Conheça a Trijunção, pousada que coloca o Cerrado no rol do turismo de aventura, com luxo e sustentabilidade

A movimentação começa cedinho na Trijunção (@pousadatrijuncao), reserva localizada entre Bahia, Minas Gerais e Goiás que acaba de ganhar uma pousada sustentável de luxo (do mesmo grupo da Pousada Literária e Fazenda Bambuzal, em Paraty, e da Tutabel, em Trancoso). Por volta das 5h (mas isso pode mudar dependendo do nascer do sol), os pássaros começam a cantar, as cutias a sapatear pelo chão, o lobo-guará a aulir e os simpáticos guias chegam para o safári da manhã. Os passeios em jipes abertos fazem um mergulho nas trilhas do Cerrado — as mesmas por onde Guimarães Rosa (1908-1967) passou em 1952 para escrever “Grande Sertão: Veredas”, e é possível reconhecer muitas paisagens que ele descreve em seu clássico.

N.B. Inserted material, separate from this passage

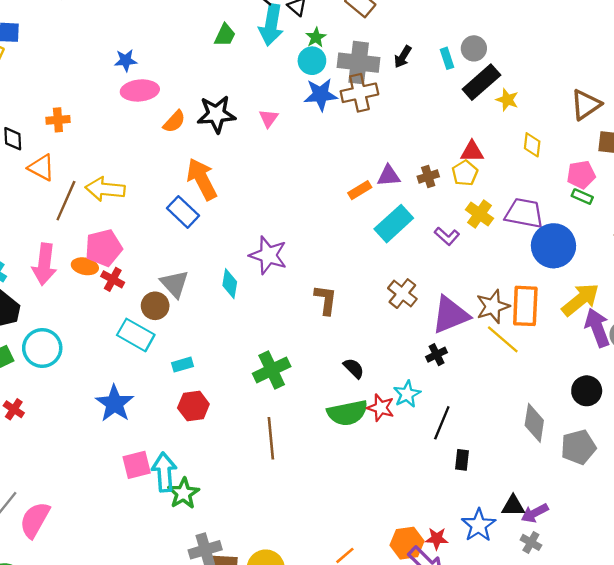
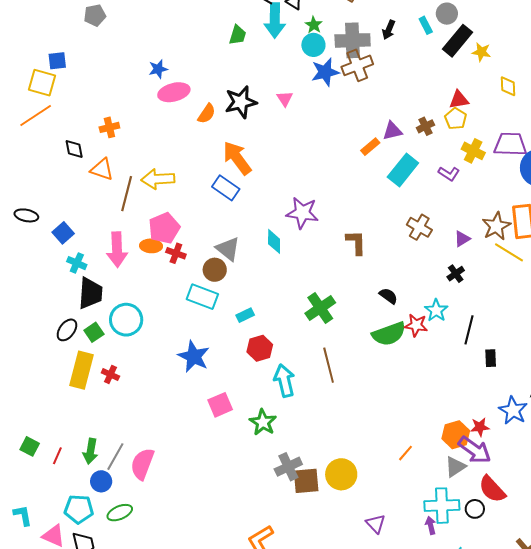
purple triangle: (450, 315) -> (462, 239), size x0.5
cyan arrow: (164, 472) -> (284, 381), moved

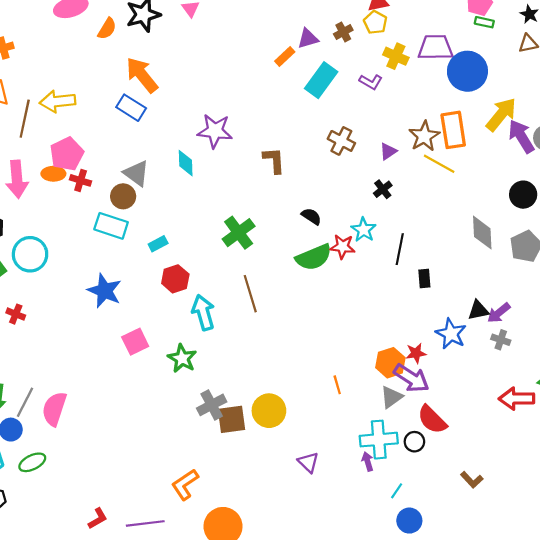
orange line: (405, 453) -> (337, 385), turned -54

Logo de cara, fica claro: “Nunca sabemos o que podemos encontrar, é sempre imprevisível”, avisam os guias sobre os roteiros de observação de pássaros (arara, bacurau, águia-cinzenta, coruja... são quase 900 espécies já catalogadas no bioma), avistamentos de animais locais (lobos-guarás, veados, jacarés, onças, tamanduás-bandeira), trilha botânica (com provinhas de frutas como cagaita, que lembra o sabor de carambola, e lobeira, que tem gosto de bala de tutti-frutti) e ainda caiaque no pôr do sol e café da manhã na Lagoa das Araras, de onde se observa um nascer do sol deslumbrante em tons de rosa, vermelho, azul e laranja, e brinde no fim do dia no marco da Trijunção, em uma mesa com frutas frescas e outros petiscos debruçada sobre o Parque Grande Sertão Veredas e a sua savana tão rica.

Depois do tour, o retorno para o hotel é igualmente feliz. A gastronomia é deliciosa e investe em sabores locais (tem muito pequi e castanha-de-baru), a piscina fresquinha, as apenas sete suítes super confortáveis e spa. O destino passou a ser concorrido por brasileiros recentemente. Antes, era mais requisitado por estrangeiros em busca de um mergulho na savana mais rica do planeta — e que, infelizmente, vem ficando reduzida por causa da expansão do agronegócio.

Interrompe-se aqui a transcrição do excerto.